Il a apporté son soutien au projet de construction de l'oléoduc Keystone XL entre le Canada et les Etats-Unis, bloqué par M. Obama, promis d'ouvrir à l'exploitation une plus grande partie du domaine public fédéral, notamment en Alaska, et d'abroger la loi sur la pollution de l'atmosphère (Clean Power Plan), visant à réduire la part du charbon dans la production d'électricité aux Etats-Unis (environ un tiers actuellement).

Cette politique pourrait avoir comme première conséquence d'ajouter encore à la surproduction mondiale, responsable de la chute des prix du pétrole depuis 2014.

La production américaine est passée de 5,5 millions de barils par jour en 2010 à 9,6 millions en 2015, en raison de l'exploitation du schiste. En conséquence, le pays a réduit ses importations, faisant mécaniquement baisser les prix.

Depuis, la production américaine est repassée sous 9 millions de barils/jour, la chute des prix obligeant certains exploitants à fermer leurs puits.

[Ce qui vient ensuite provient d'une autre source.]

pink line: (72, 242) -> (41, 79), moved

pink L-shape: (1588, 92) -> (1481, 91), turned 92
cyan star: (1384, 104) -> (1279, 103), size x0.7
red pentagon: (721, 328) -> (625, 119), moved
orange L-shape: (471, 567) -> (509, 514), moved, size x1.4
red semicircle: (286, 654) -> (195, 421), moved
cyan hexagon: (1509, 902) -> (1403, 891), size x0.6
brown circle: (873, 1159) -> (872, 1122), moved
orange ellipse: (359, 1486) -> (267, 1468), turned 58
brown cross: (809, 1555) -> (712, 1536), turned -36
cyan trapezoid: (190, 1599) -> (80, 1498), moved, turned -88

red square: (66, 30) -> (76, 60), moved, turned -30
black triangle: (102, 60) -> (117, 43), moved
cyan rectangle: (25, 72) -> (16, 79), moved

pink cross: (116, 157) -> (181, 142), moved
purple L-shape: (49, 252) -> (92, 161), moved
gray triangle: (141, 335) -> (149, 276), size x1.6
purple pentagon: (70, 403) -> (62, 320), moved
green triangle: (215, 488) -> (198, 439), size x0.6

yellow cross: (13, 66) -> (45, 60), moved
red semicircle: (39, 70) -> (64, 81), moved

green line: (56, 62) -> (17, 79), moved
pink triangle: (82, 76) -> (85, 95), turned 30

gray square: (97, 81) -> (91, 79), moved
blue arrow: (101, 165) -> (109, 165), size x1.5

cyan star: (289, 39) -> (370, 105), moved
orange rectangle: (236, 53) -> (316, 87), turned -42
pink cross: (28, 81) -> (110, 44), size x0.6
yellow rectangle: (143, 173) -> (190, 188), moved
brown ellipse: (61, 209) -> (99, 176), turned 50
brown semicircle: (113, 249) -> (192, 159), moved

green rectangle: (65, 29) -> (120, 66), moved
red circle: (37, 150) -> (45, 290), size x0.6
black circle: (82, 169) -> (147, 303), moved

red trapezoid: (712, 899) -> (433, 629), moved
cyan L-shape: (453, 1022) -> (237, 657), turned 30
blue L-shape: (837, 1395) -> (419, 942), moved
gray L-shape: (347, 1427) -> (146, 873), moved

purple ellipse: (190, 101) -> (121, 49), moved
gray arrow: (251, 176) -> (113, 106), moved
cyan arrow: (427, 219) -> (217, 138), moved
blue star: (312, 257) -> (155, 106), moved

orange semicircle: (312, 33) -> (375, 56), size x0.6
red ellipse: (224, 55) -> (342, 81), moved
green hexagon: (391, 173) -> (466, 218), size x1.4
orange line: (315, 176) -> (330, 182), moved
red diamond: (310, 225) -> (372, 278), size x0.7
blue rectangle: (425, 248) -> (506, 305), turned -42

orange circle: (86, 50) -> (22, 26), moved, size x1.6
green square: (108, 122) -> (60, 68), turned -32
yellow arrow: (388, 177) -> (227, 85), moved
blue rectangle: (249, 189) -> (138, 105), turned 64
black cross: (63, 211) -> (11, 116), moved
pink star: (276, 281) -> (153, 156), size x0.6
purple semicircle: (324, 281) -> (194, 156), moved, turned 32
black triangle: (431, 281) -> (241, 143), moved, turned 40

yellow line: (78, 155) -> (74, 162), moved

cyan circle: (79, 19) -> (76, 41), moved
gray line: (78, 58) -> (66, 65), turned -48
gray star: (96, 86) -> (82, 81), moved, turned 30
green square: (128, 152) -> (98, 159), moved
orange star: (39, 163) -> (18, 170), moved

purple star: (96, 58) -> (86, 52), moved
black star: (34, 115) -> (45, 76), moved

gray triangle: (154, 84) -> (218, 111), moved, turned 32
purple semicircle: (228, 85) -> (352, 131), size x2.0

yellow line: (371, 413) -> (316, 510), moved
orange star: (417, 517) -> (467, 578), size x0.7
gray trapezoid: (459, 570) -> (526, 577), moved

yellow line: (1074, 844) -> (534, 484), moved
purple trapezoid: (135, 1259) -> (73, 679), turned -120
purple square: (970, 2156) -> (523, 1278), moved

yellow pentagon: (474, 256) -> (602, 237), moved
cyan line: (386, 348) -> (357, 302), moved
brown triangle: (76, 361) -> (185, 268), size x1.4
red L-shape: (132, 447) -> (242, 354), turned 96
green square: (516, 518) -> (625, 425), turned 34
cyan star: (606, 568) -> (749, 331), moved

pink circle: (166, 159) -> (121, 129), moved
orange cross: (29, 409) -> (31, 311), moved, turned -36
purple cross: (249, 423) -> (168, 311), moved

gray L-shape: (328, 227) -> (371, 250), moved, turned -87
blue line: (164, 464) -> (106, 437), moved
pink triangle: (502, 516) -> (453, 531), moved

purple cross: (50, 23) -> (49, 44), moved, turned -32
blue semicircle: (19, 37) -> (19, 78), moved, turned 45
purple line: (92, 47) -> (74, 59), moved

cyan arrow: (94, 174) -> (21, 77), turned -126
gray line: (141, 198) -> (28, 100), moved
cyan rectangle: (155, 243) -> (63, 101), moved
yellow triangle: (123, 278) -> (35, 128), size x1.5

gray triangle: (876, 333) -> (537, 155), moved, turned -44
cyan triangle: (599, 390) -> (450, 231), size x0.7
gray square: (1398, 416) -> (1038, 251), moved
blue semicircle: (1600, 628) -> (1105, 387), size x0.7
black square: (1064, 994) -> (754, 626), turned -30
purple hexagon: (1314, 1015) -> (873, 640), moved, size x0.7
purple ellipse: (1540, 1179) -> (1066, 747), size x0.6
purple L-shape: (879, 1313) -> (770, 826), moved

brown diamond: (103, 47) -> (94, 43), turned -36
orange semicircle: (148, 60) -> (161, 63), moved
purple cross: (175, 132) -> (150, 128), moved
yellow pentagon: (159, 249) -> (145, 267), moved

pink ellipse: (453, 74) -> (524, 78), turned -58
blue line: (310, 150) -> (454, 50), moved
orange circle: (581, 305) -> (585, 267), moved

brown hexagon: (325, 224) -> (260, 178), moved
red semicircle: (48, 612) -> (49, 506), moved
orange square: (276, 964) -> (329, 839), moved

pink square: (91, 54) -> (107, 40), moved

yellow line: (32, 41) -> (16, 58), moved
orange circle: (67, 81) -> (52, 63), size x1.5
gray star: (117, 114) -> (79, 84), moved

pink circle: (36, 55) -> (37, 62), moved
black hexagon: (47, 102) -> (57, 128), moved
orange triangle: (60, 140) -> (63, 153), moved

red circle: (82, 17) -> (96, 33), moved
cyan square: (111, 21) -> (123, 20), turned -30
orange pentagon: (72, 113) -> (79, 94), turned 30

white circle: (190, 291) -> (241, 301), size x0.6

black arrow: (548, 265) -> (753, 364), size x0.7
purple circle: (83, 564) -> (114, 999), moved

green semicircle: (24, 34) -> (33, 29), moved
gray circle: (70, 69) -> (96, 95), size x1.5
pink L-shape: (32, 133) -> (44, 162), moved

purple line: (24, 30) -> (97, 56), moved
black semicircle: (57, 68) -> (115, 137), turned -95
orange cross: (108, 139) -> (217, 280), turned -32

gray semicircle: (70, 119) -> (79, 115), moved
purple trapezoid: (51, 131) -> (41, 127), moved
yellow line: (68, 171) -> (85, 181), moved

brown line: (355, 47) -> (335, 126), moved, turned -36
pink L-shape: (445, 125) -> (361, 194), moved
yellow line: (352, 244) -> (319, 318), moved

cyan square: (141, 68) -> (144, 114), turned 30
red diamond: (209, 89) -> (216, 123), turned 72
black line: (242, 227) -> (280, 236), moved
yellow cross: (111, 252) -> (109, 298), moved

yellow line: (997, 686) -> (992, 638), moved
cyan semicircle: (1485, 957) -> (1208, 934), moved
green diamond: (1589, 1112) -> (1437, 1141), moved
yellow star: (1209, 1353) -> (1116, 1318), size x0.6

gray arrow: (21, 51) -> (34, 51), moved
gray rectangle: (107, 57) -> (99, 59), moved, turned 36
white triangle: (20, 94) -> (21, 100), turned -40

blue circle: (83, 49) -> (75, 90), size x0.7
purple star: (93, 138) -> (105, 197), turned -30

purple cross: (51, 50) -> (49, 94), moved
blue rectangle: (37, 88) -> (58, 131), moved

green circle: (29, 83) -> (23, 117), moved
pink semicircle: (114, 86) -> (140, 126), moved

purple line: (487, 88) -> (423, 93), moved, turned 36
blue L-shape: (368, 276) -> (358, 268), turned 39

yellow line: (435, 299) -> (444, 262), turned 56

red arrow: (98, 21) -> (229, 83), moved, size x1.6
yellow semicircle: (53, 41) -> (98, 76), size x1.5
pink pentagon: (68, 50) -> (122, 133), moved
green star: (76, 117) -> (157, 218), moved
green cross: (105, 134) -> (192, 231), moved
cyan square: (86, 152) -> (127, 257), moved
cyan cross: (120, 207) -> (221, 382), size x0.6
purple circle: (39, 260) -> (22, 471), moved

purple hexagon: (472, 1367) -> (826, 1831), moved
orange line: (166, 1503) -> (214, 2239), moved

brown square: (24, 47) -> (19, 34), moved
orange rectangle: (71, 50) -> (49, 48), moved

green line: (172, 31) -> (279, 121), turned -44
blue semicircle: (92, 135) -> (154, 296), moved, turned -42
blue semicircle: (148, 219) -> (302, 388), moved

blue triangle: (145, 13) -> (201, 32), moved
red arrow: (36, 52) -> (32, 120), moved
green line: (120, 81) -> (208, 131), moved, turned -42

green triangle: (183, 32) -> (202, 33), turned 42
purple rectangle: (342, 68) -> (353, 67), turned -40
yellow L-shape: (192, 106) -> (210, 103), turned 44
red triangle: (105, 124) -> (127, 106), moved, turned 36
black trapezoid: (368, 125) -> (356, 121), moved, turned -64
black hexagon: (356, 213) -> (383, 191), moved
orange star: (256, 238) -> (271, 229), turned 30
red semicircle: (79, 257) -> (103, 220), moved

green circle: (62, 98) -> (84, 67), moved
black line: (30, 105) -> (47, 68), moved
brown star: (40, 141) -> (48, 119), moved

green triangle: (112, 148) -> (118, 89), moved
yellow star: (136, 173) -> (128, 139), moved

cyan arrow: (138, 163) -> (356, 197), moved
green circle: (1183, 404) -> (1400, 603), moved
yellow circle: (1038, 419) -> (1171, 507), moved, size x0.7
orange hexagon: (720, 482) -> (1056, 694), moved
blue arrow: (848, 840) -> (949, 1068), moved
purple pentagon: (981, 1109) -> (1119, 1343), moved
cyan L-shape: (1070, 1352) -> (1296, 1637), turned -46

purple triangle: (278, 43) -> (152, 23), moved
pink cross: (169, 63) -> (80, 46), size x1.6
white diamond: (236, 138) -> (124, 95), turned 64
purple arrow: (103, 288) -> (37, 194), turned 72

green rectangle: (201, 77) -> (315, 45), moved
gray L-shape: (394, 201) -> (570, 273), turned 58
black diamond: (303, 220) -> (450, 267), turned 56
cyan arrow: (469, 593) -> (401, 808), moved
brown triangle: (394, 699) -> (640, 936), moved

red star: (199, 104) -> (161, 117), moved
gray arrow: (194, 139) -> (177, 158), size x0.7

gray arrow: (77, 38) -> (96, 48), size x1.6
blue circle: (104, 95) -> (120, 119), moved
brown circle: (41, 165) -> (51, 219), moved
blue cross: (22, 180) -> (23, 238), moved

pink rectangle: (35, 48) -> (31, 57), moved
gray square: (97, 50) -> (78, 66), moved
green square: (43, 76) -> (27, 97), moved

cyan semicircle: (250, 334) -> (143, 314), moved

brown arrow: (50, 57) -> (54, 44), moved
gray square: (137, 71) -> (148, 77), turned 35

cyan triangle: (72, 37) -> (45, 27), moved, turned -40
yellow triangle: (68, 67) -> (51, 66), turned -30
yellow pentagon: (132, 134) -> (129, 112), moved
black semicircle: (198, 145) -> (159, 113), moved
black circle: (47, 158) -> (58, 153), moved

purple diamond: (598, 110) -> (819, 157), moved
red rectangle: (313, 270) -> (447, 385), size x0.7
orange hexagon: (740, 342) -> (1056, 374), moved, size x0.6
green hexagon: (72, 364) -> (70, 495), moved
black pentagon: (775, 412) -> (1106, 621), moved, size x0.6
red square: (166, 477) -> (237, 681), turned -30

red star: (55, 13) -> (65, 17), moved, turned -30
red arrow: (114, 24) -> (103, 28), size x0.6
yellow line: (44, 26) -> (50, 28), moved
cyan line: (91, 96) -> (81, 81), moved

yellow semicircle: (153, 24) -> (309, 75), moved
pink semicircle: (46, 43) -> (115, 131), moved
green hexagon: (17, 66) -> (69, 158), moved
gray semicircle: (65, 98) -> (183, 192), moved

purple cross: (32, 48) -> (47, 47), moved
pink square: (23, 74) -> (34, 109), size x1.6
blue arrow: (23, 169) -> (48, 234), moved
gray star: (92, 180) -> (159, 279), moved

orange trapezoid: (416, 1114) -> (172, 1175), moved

Ouvrir une plus grande part du domaine public fédéral ferait de nouveau augmenter la production et, en retour baisser encore les prix, si tant est que les producteurs américains restent au-dessus du seuil de rentabilité.

Reste que l'exploitation du schiste pénalise aussi le charbon car le gaz naturel ainsi produit est plus propre et plus facile à transporter que la houille qui générait encore 50% de la production d'électricité il y a une quinzaine d'années.